Records shown:
+ + + + +

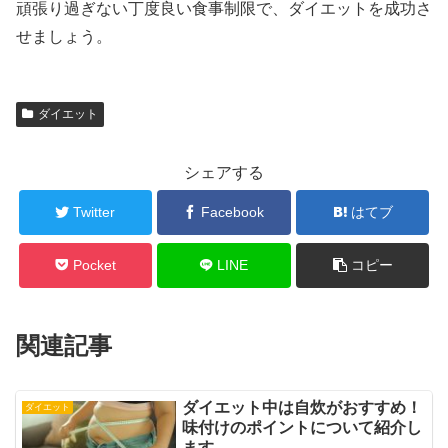
頑張り過ぎない丁度良い食事制限で、ダイエットを成功さ
せましょう。
ダイエット
シェアする
Twitter
Facebook
はてブ
Pocket
LINE
コピー
関連記事
ダイエット中は自炊がおすすめ！
ダイエット
味付けのポイントについて紹介し
ます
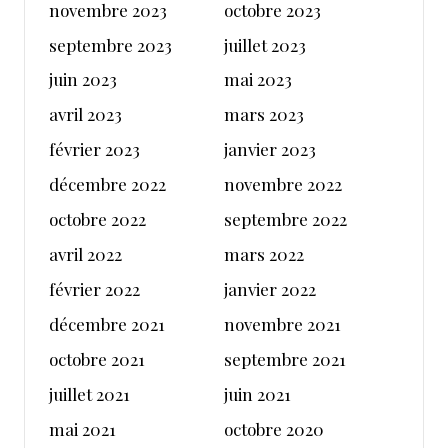
novembre 2023
octobre 2023
septembre 2023
juillet 2023
juin 2023
mai 2023
avril 2023
mars 2023
février 2023
janvier 2023
décembre 2022
novembre 2022
octobre 2022
septembre 2022
avril 2022
mars 2022
février 2022
janvier 2022
décembre 2021
novembre 2021
octobre 2021
septembre 2021
juillet 2021
juin 2021
mai 2021
octobre 2020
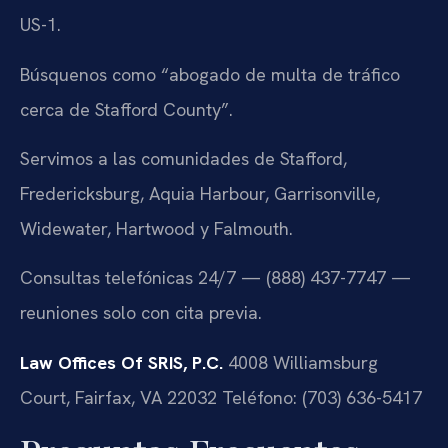
US-1.
Búsquenos como “abogado de multa de tráfico
cerca de Stafford County”.
Servimos a las comunidades de Stafford,
Fredericksburg, Aquia Harbour, Garrisonville,
Widewater, Hartwood y Falmouth.
Consultas telefónicas 24/7 — (888) 437-7747 —
reuniones solo con cita previa.
Law Offices Of SRIS, P.C.
4008 Williamsburg
Court, Fairfax, VA 22032
Teléfono: (703) 636-5417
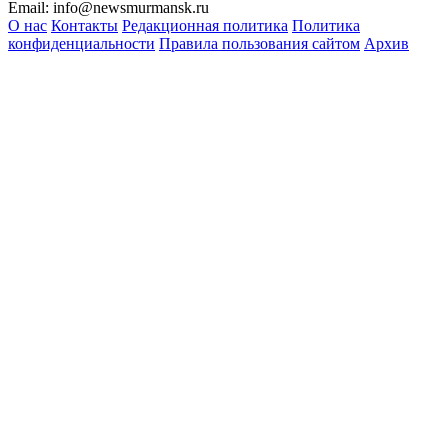
Email:
info@newsmurmansk.ru
О нас
Контакты
Редакционная политика
Политика
конфиденциальности
Правила пользования сайтом
Архив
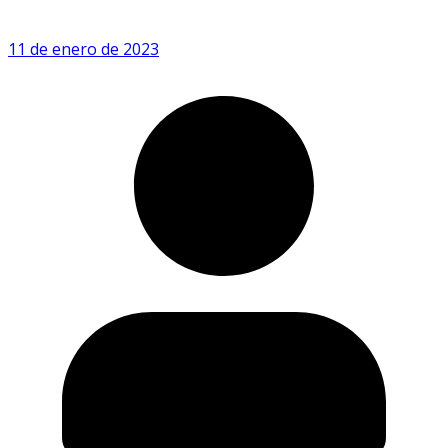
11 de enero de 2023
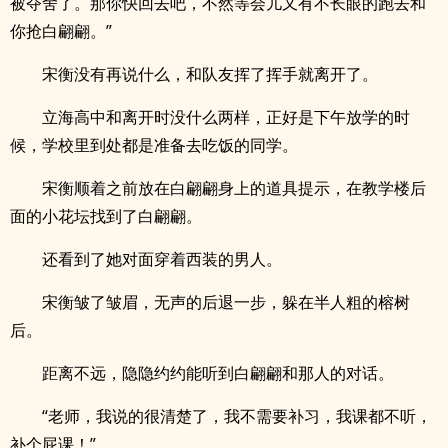
被夺舍了。那你快回去吧，不然等会儿又有不长眼的跑去和
你抢白翩翩。”
宋衡没有再说什么，和队友挥了挥手就离开了。
立海高中和离开时没什么两样，正好是下午放学的时
候，学校里到处都是准备去吃饭的同学。
宋衡顺着之前放在白翩翩身上的道具提示，在教学楼后
面的小花坛找到了白翩翩。
还看到了她对面穿着西装的男人。
宋衡皱了皱眉，无声的后退一步，躲在半人粗的榕树
后。
距离不远，隐隐约约能听到白翩翩和那人的对话。
“老师，我说的很清楚了，我不需要补习，我课都不听，
补个屁课！”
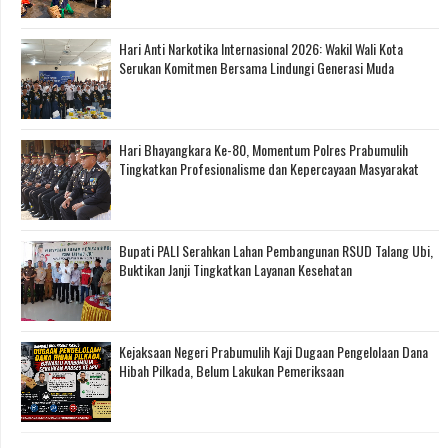
Hari Anti Narkotika Internasional 2026: Wakil Wali Kota
Serukan Komitmen Bersama Lindungi Generasi Muda
Hari Bhayangkara Ke-80, Momentum Polres Prabumulih
Tingkatkan Profesionalisme dan Kepercayaan Masyarakat
Bupati PALI Serahkan Lahan Pembangunan RSUD Talang Ubi,
Buktikan Janji Tingkatkan Layanan Kesehatan
Kejaksaan Negeri Prabumulih Kaji Dugaan Pengelolaan Dana
Hibah Pilkada, Belum Lakukan Pemeriksaan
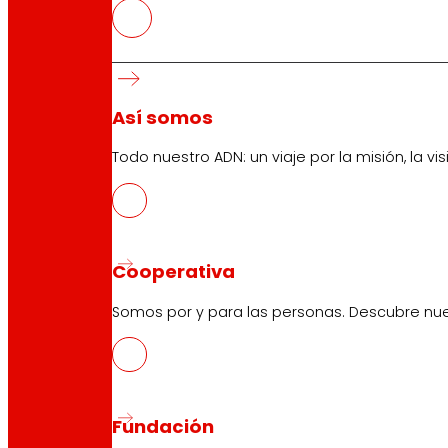
EROSKI inaugura un nuevo super
Conveniencia y ultraproximidad
Así somos
Todo nuestro ADN: un viaje por la misión, la vis
Cooperativa
Somos por y para las personas. Descubre nue
Fundación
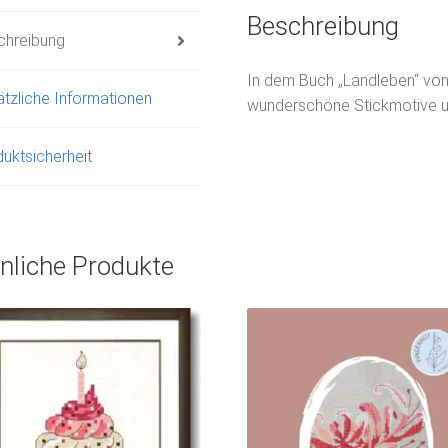
Beschreibung
chreibung
In dem Buch „Landleben“ von
tzliche Informationen
wunderschöne Stickmotive un
uktsicherheit
nliche Produkte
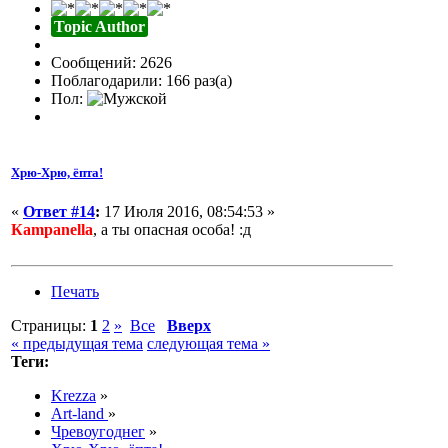
Topic Author
Сообщений: 2626
Поблагодарили: 166 раз(а)
Пол:
Хрю-Хрю, ёпта!
«
Ответ #14
:
17 Июля 2016, 08:54:53 »
Кampanella
, а ты опасная особа! :д
Печать
Страницы:
1
2
»
Все
Вверх
« предыдущая тема
следующая тема »
Теги:
Krezza
»
Art-land
»
Чревоугоднег
»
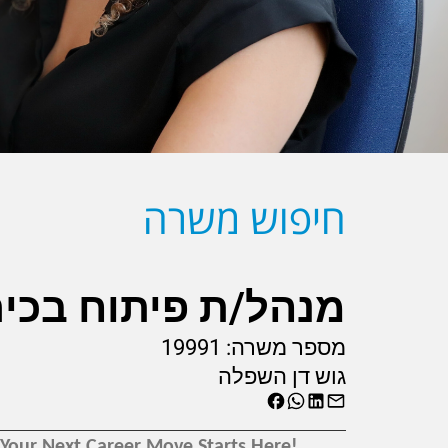
חיפוש משרה
מנהל/ת פיתוח בכיר
מספר משרה:
19991
גוש דן השפלה
!Your Next Career Move Starts Here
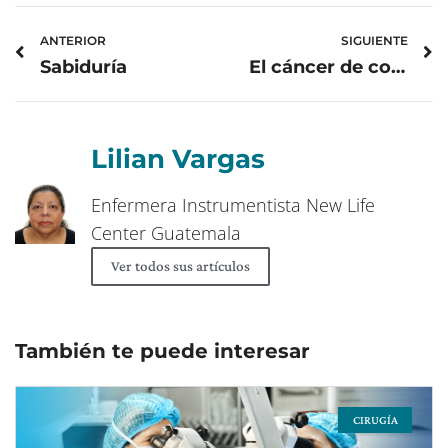
Prev
N
ANTERIOR
SIGUIENTE
Sabiduría
El cáncer de colon en su familia, podría ser hereditario
Lilian Vargas
Enfermera Instrumentista New Life
Center Guatemala
Ver todos sus artículos
También te puede interesar
CIRUGÍA
Page
Page
Page
Page
Page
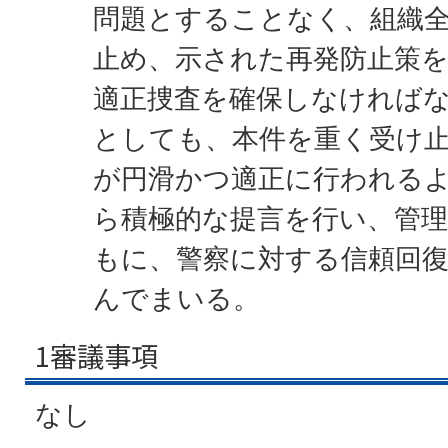
問題とすることなく、組織
止め、示された再発防止策
適正捜査を確保しなければ
としても、本件を重く受け
が円滑かつ適正に行われる
ら積極的な提言を行い、管
もに、警察に対する信頼回
んでまいる。
1審議事項
なし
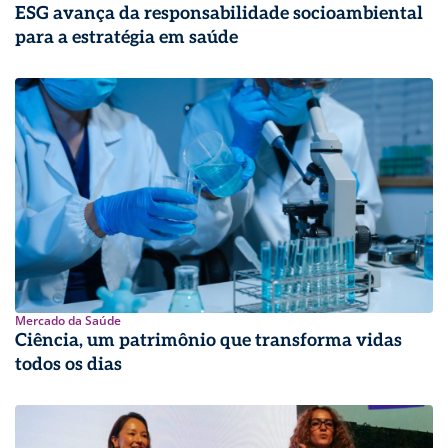
ESG avança da responsabilidade socioambiental
para a estratégia em saúde
Mercado da Saúde
Ciência, um patrimônio que transforma vidas
todos os dias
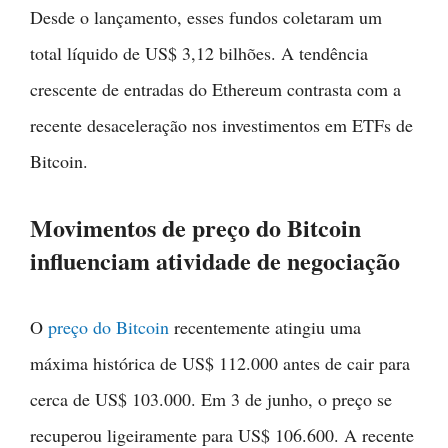
Desde o lançamento, esses fundos coletaram um
total líquido de US$ 3,12 bilhões. A tendência
crescente de entradas do Ethereum contrasta com a
recente desaceleração nos investimentos em ETFs de
Bitcoin.
Movimentos de preço do Bitcoin
influenciam atividade de negociação
O
preço do Bitcoin
recentemente atingiu uma
máxima histórica de US$ 112.000 antes de cair para
cerca de US$ 103.000. Em 3 de junho, o preço se
recuperou ligeiramente para US$ 106.600. A recente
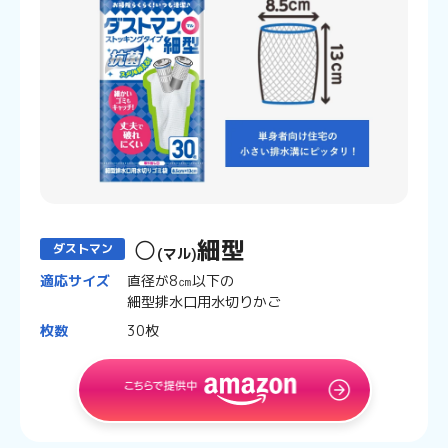
○
細型
ダストマン
(マル)
適応サイズ
直径が8㎝以下の
細型排水口用水切りかご
枚数
30枚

+ + + + +

With the pictures left aside, set down each entry above exactly as it stands.

頑張り過ぎない丁度良い食事制限で、ダイエットを成功さ
せましょう。
ダイエット
シェアする
Twitter
Facebook
はてブ
Pocket
LINE
コピー
関連記事
ダイエット中は自炊がおすすめ！
ダイエット
味付けのポイントについて紹介し
ます
novembre 2023
octobre 2023
septembre 2023
juillet 2023
juin 2023
mai 2023
avril 2023
mars 2023
février 2023
janvier 2023
décembre 2022
novembre 2022
octobre 2022
septembre 2022
avril 2022
mars 2022
février 2022
janvier 2022
décembre 2021
novembre 2021
octobre 2021
septembre 2021
juillet 2021
juin 2021
mai 2021
octobre 2020
US-1.
Búsquenos como “abogado de multa de tráfico
cerca de Stafford County”.
Servimos a las comunidades de Stafford,
Fredericksburg, Aquia Harbour, Garrisonville,
Widewater, Hartwood y Falmouth.
Consultas telefónicas 24/7 — (888) 437-7747 —
reuniones solo con cita previa.
Law Offices Of SRIS, P.C.
4008 Williamsburg
Court, Fairfax, VA 22032
Teléfono: (703) 636-5417
Email:
info@newsmurmansk.ru
О нас
Контакты
Редакционная политика
Политика
конфиденциальности
Правила пользования сайтом
Архив
11 de enero de 2023
被夺舍了。那你快回去吧，不然等会儿又有不长眼的跑去和
你抢白翩翩。”
宋衡没有再说什么，和队友挥了挥手就离开了。
立海高中和离开时没什么两样，正好是下午放学的时
候，学校里到处都是准备去吃饭的同学。
宋衡顺着之前放在白翩翩身上的道具提示，在教学楼后
面的小花坛找到了白翩翩。
还看到了她对面穿着西装的男人。
宋衡皱了皱眉，无声的后退一步，躲在半人粗的榕树
后。
距离不远，隐隐约约能听到白翩翩和那人的对话。
“老师，我说的很清楚了，我不需要补习，我课都不听，
补个屁课！”
Hari Anti Narkotika Internasional 2026: Wakil Wali Kota
Serukan Komitmen Bersama Lindungi Generasi Muda
Hari Bhayangkara Ke-80, Momentum Polres Prabumulih
Tingkatkan Profesionalisme dan Kepercayaan Masyarakat
Bupati PALI Serahkan Lahan Pembangunan RSUD Talang Ubi,
Buktikan Janji Tingkatkan Layanan Kesehatan
Kejaksaan Negeri Prabumulih Kaji Dugaan Pengelolaan Dana
Hibah Pilkada, Belum Lakukan Pemeriksaan
EROSKI inaugura un nuevo super
Conveniencia y ultraproximidad
Así somos
Todo nuestro ADN: un viaje por la misión, la vis
Cooperativa
Somos por y para las personas. Descubre nue
Fundación
Beschreibung
chreibung
In dem Buch „Landleben“ von
tzliche Informationen
wunderschöne Stickmotive un
uktsicherheit
nliche Produkte
Topic Author
Сообщений: 2626
Поблагодарили: 166 раз(а)
Пол:
Хрю-Хрю, ёпта!
«
Ответ #14
:
17 Июля 2016, 08:54:53 »
Кampanella
, а ты опасная особа! :д
Печать
Страницы:
1
2
»
Все
Вверх
« предыдущая тема
следующая тема »
Теги:
Krezza
»
Art-land
»
Чревоугоднег
»
חיפוש משרה
מנהל/ת פיתוח בכיר
מספר משרה:
19991
גוש דן השפלה
!Your Next Career Move Starts Here
Prev
N
ANTERIOR
SIGUIENTE
Sabiduría
El cáncer de colon en su familia, podría ser hereditario
Lilian Vargas
Enfermera Instrumentista New Life
Center Guatemala
Ver todos sus artículos
También te puede interesar
CIRUGÍA
Page
Page
Page
Page
Page
問題とすることなく、組織
止め、示された再発防止策
適正捜査を確保しなければ
としても、本件を重く受け
が円滑かつ適正に行われる
ら積極的な提言を行い、管
もに、警察に対する信頼回
んでまいる。
1審議事項
なし
ESG avança da responsabilidade socioambiental
para a estratégia em saúde
Mercado da Saúde
Ciência, um patrimônio que transforma vidas
todos os dias
Desde o lançamento, esses fundos coletaram um
total líquido de US$ 3,12 bilhões. A tendência
crescente de entradas do Ethereum contrasta com a
recente desaceleração nos investimentos em ETFs de
Bitcoin.
Movimentos de preço do Bitcoin
influenciam atividade de negociação
O
preço do Bitcoin
recentemente atingiu uma
máxima histórica de US$ 112.000 antes de cair para
cerca de US$ 103.000. Em 3 de junho, o preço se
recuperou ligeiramente para US$ 106.600. A recente
○
細型
ダストマン
(マル)
適応サイズ
直径が8㎝以下の
細型排水口用水切りかご
枚数
30枚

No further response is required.